Anyway, the plane crashes into Kong and then lands in a building and I guess everyone died.

Kong eventually finds Ray and she basically saves him from Luce manhandling him. Ray suggests Kong climb up Big Ben. While she’s up there, helicopters and planes attack. After convincing Kong to put down a helicopter she caught, he uses the public announcement system on the copter to beg the authorities to not attack Kong. After all, to attack Kong is attacking women the way the patriarchy has attacked women throughout history. He makes this grand gesture standing up for feminism which rallies women all across London to picket and call for Kong to be let go and left alone.

But you know what the problem is with that?

Yeah. It’s Ray who organizes this. I know Ray is intended to be the damsel in distress in this movie, but if the big turning point of this movie is to rally women to come together and rally for feminist rights and equality, it really shouldn’t have been Ray to make the impassioned speech on the behalf of women and Queen Kong. It would have made more sense for Luce to have a change of heart to call for this to save both Kong and Ray. If everything was truly gender-swapped, a smarter movie would have had Ray being subjugated as a male in a female-dominated society. When you set that up from the very beginning to have Luce being so dominant and the first guy we see be a total primadonna and the second guy we see be a complete himbo, you should stick with that role reversal all the way through. The movie fumbles that bag hard when they return to London and men are the authoritative figures.
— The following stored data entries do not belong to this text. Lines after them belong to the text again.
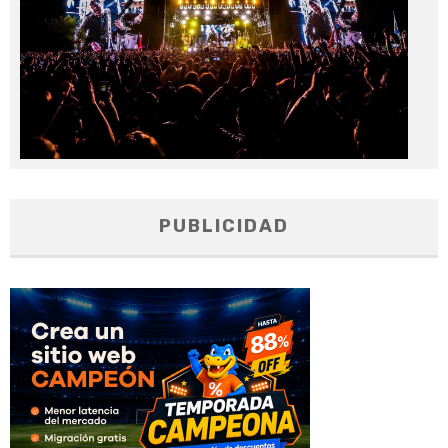
PUBLICIDAD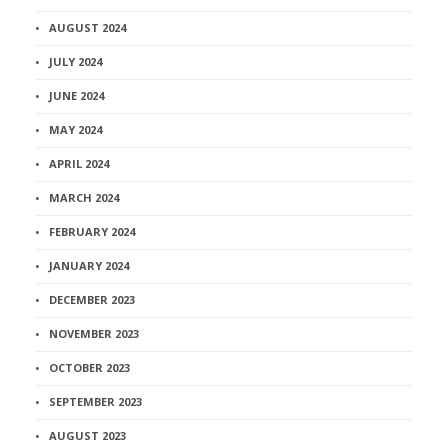
AUGUST 2024
JULY 2024
JUNE 2024
MAY 2024
APRIL 2024
MARCH 2024
FEBRUARY 2024
JANUARY 2024
DECEMBER 2023
NOVEMBER 2023
OCTOBER 2023
SEPTEMBER 2023
AUGUST 2023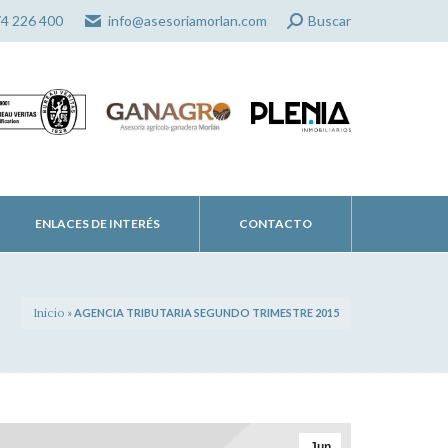
Search:
74 226 400
info@asesoriamorlan.com
Buscar
ENLACES DE INTERÉS
CONTACTO
Inicio
»
AGENCIA TRIBUTARIA SEGUNDO TRIMESTRE 2015
Jun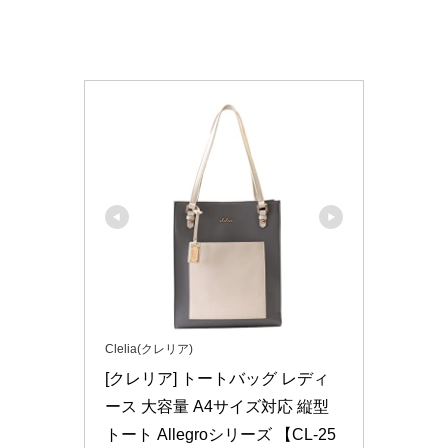
Clelia(クレリア)
[クレリア] トートバッグ レディ
ース 大容量 A4サイズ対応 縦型 
トート Allegroシリーズ 【CL-25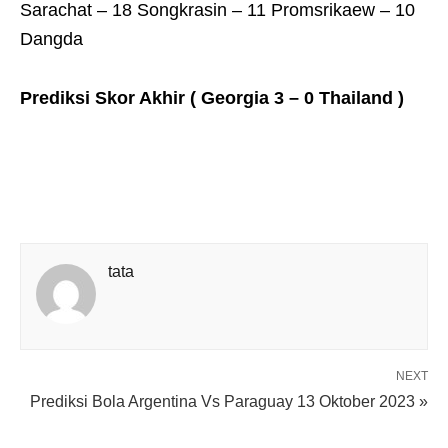
Sarachat – 18 Songkrasin – 11 Promsrikaew – 10
Dangda
Prediksi Skor Akhir ( Georgia 3 – 0 Thailand )
tata
NEXT
Prediksi Bola Argentina Vs Paraguay 13 Oktober 2023 »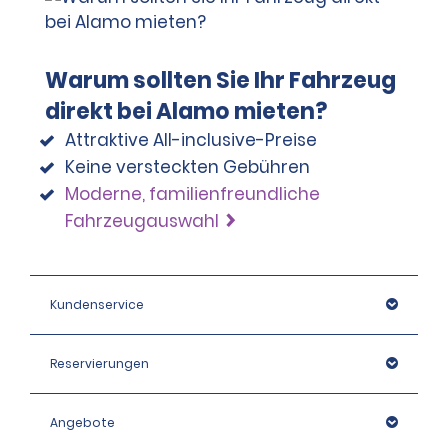
Debitkarten und Bankkarten werden als 
Zahlungsmittel für die Anmietung oder zum Kauf 
zusätzlicher Produkte akzeptiert. Die Kaution muss mit 
Warum sollten Sie Ihr Fahrzeug
einer gültigen Kreditkarte bezahlt werden. Für nähere 
direkt bei Alamo mieten?
Informationen wenden Sie sich bitte an die jeweilige 
Station.
Attraktive All-inclusive-Preise
Keine versteckten Gebühren
Moderne, familienfreundliche
Fahrzeugauswahl
Kundenservice
Reservierungen
Angebote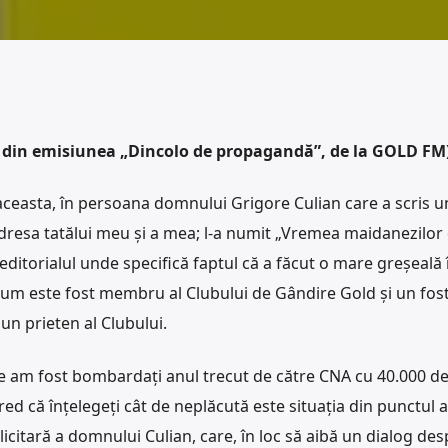
it din emisiunea „Dincolo de propagandă”, de la GOLD FM
ceasta, în persoana domnului Grigore Culian care a scris un
adresa tatălui meu și a mea; l-a numit „Vremea maidanezilor
editorialul unde specifică faptul că a făcut o mare greșeală 
 Acum este fost membru al Clubului de Gândire Gold și un fos
un prieten al Clubului.
 am fost bombardați anul trecut de către CNA cu 40.000 d
d că înțelegeți cât de neplăcută este situația din punctul 
icitară a domnului Culian, care, în loc să aibă un dialog desp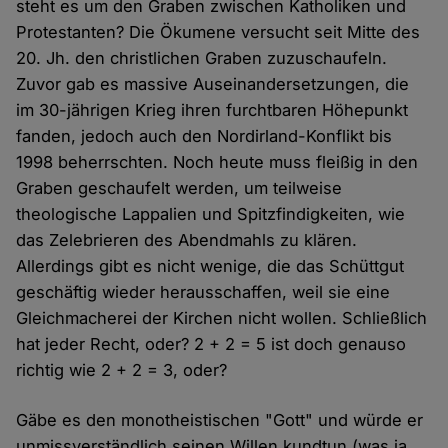
steht es um den Graben zwischen Katholiken und
Protestanten? Die Ökumene versucht seit Mitte des
20. Jh. den christlichen Graben zuzuschaufeln.
Zuvor gab es massive Auseinandersetzungen, die
im 30-jährigen Krieg ihren furchtbaren Höhepunkt
fanden, jedoch auch den Nordirland-Konflikt bis
1998 beherrschten. Noch heute muss fleißig in den
Graben geschaufelt werden, um teilweise
theologische Lappalien und Spitzfindigkeiten, wie
das Zelebrieren des Abendmahls zu klären.
Allerdings gibt es nicht wenige, die das Schüttgut
geschäftig wieder herausschaffen, weil sie eine
Gleichmacherei der Kirchen nicht wollen. Schließlich
hat jeder Recht, oder? 2 + 2 = 5 ist doch genauso
richtig wie 2 + 2 = 3, oder?
Gäbe es den monotheistischen "Gott" und würde er
unmissverständlich seinen Willen kundtun (was ja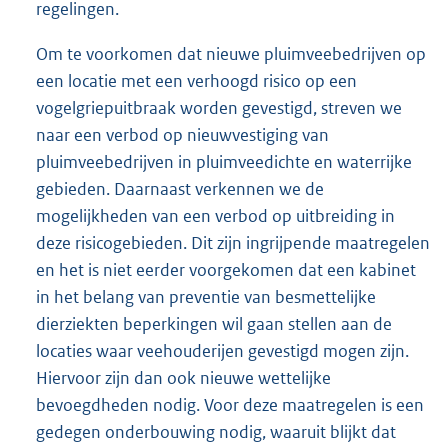
regelingen.
Om te voorkomen dat nieuwe pluimveebedrijven op
een locatie met een verhoogd risico op een
vogelgriepuitbraak worden gevestigd, streven we
naar een verbod op nieuwvestiging van
pluimveebedrijven in pluimveedichte en waterrijke
gebieden. Daarnaast verkennen we de
mogelijkheden van een verbod op uitbreiding in
deze risicogebieden. Dit zijn ingrijpende maatregelen
en het is niet eerder voorgekomen dat een kabinet
in het belang van preventie van besmettelijke
dierziekten beperkingen wil gaan stellen aan de
locaties waar veehouderijen gevestigd mogen zijn.
Hiervoor zijn dan ook nieuwe wettelijke
bevoegdheden nodig. Voor deze maatregelen is een
gedegen onderbouwing nodig, waaruit blijkt dat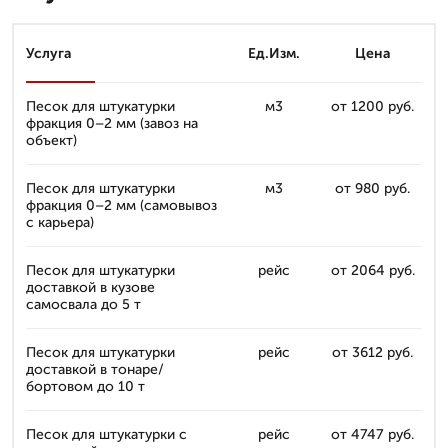
Услуга
Ед.Изм.
Цена
Песок для штукатурки
м3
от 1200 руб.
фракция 0–2 мм (завоз на
объект)
Песок для штукатурки
м3
от 980 руб.
фракция 0–2 мм (самовывоз
с карьера)
Песок для штукатурки
рейс
от 2064 руб.
доставкой в кузове
самосвала до 5 т
Песок для штукатурки
рейс
от 3612 руб.
доставкой в тонаре/
бортовом до 10 т
Песок для штукатурки с
рейс
от 4747 руб.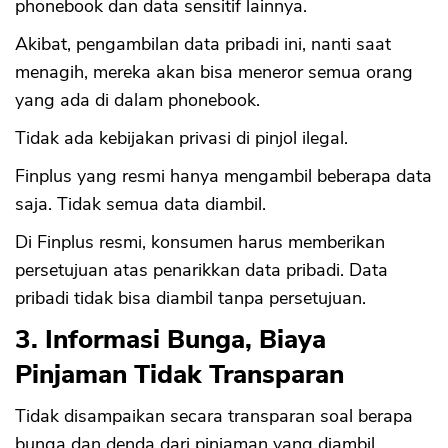
phonebook dan data sensitif lainnya.
Akibat, pengambilan data pribadi ini, nanti saat
menagih, mereka akan bisa meneror semua orang
yang ada di dalam phonebook.
Tidak ada kebijakan privasi di pinjol ilegal.
Finplus yang resmi hanya mengambil beberapa data
saja. Tidak semua data diambil.
Di Finplus resmi, konsumen harus memberikan
persetujuan atas penarikkan data pribadi. Data
pribadi tidak bisa diambil tanpa persetujuan.
3. Informasi Bunga, Biaya
Pinjaman Tidak Transparan
Tidak disampaikan secara transparan soal berapa
bunga dan denda dari pinjaman yang diambil.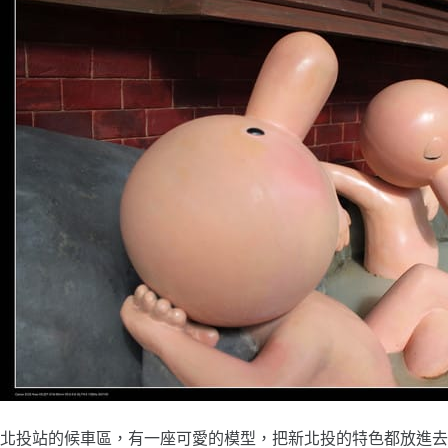
北投站的候車區，有一座可愛的模型，把新北投的特色都放進去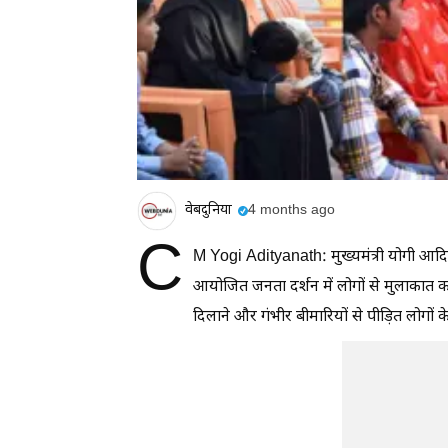
वेबदुनिया
4 months ago
C
M Yogi Adityanath: मुख्यमंत्री योगी आदित्
आयोजित जनता दर्शन में लोगों से मुलाकात क
दिलाने और गंभीर बीमारियों से पीड़ित लोगों 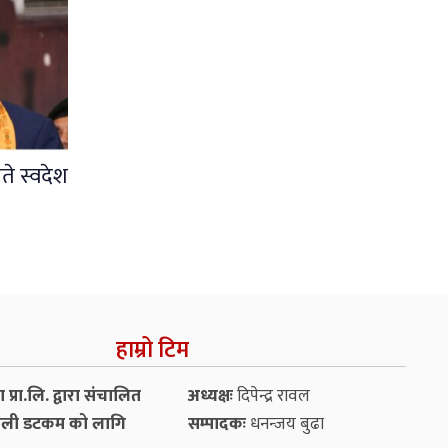
ते स्वदेश
हाम्रो टिम
प्रा.लि. द्वारा संचालित
अध्यक्षः
दिपेन्द्र रावल
ली डटकम को लागि
सम्पादकः
धनन्‍जय बुढा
I’m not crazy, am I? You understand what I’m saying, right? You can’t just cast off your concept like that. I feel like it was cast away because, again, this movie was probably written either VERY quickly or while they were on set filming the accursed thing. The ideas were so half-baked that they never really see anything all the way through. The Queen of the Nabongas comes back to London with Luce, Ray, and Kong, and she’s just part of the big Queen Kong Show. She’s not royalty anymore? That’s fine by her? Holy shit this movie…

This movie is bad! While it isn’t as bad as some of those other all-time bad flicks I listed earlier, it’s bad. It could have benefited from a lot of things, not least of which would be not being made. I should not have chosen this to be the finale of Quly, but here we are. Anyway… thank fucking Christ we’re done with Queen Kong. I can’t think about this movie anymore. So, I won’t.

Instead, I will think about what’s on the horizon. Tomorrow night, on the newest episode of B-Movie Enema: The Series, it’s Eurospy action as we watch Lindsay Shonteff’s The Second Best Secret Agent in the Whole Wide World. Check the interwebs for that. Next week, the new review returns to the genre of science fiction. That worked out really well for The Quiet Earth last week. Hopefully the same will be the case as I dive deep into 1979’s Ravagers. Be sure to join us for that in seven short days!

DO YOU GET IT?!? DO YA?!? BECAUSE THIS IS QUEEN KONG, THE KILLER SHARK IS LADY JAWS!!! DO YOU GET IT?!?!? DO YOU FUCKING GET THE GODDAMNED JOKE?!?!?!?